By modeling these waves mathematically, the team created a network that doesn’t require repeated training to handle different images. Instead, a single set of parameters guides the RNN to identify objects in simple geometric patterns, natural scenes, and everything in between.
The network, called a complex-valued RNN (cv-RNN), uses two key features:
- Amplitude and Phase: Each pixel is represented as a complex number, with its brightness encoded in amplitude and its group (object) determined by phase.
- Recurrent Connectivity: Pixels influence their neighbors, much like neurons in the brain. This interaction generates waves that flow through regions belonging to the same object.
These dynamics unfold over two layers. The first separates objects from the background, while the second distinguishes individual objects. The results are astonishingly clear, even for overlapping shapes or detailed natural scenes.
The team even connected their network to a living brain cell in collaboration with physiology professor Wataru Inoue. The result was a hybrid system that merged artificial and biological neural networks, opening the door to futuristic possibilities in neuroscience and AI.

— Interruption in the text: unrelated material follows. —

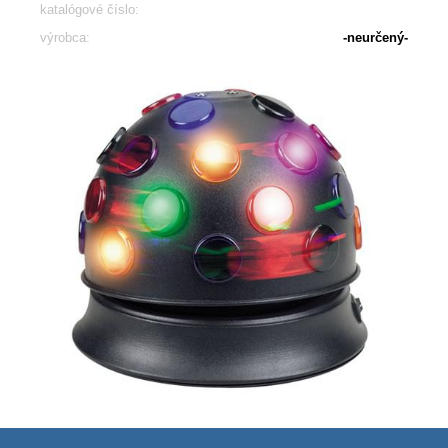
katalógové číslo:
výrobca:
-neurčený-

“This kind of fundamental understanding is crucial as we continue to develop more sophisticated AI systems that we can trust and rely on,” said Roberto Budzinski, a post-doctoral scholar on the team.
Why It Matters
Neural networks have revolutionized industries but remain a double-edged sword. Their power comes with uncertainty, as their lack of transparency has raised concerns about trust and safety. By creating systems that are both effective and explainable, researchers are paving the way for more responsible, better AI.
“This is just the beginning,” Muller said. “We believe this mathematical understanding can be useful far beyond this first example.”
As AI continues to shape the world, understanding how it thinks is more than an academic exercise — it’s a necessity. This work is a step toward ensuring that the technologies of tomorrow are not only smarter but also safer and more accountable.
The findings were reported in the journal PNAS.